[Extracted page text data]
········
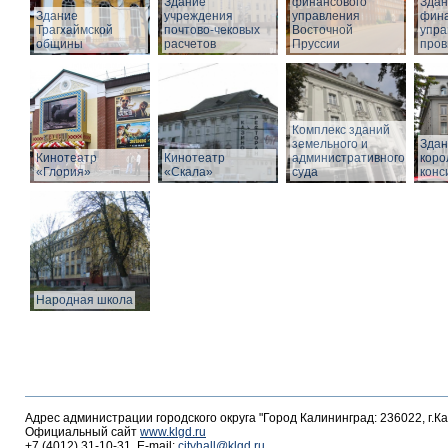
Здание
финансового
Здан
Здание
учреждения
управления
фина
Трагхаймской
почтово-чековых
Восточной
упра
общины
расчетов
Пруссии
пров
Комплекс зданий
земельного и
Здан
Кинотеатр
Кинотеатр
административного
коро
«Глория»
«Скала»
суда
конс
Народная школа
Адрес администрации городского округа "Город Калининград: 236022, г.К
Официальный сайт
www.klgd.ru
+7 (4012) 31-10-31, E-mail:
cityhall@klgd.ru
········
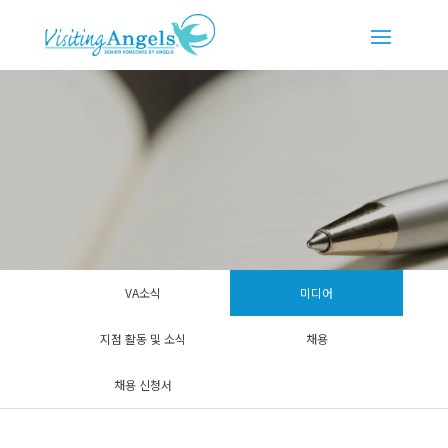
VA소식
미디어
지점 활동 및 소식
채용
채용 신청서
········
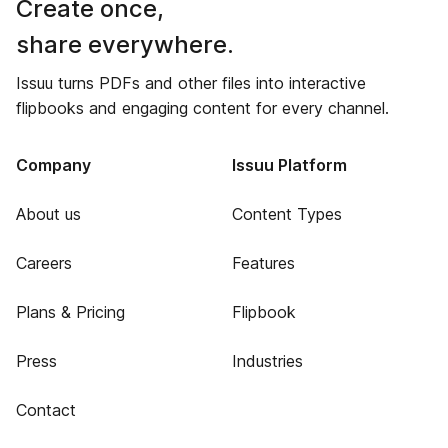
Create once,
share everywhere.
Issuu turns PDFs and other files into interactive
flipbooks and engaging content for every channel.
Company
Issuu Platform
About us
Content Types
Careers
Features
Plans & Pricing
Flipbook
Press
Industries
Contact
········
> [REQUIRED WORK]
From the entries above, copy each line holding "Issuu".

> [RESPONSE FOR THIS EXERCISE]
Issuu turns PDFs and other files into interactive
Issuu Platform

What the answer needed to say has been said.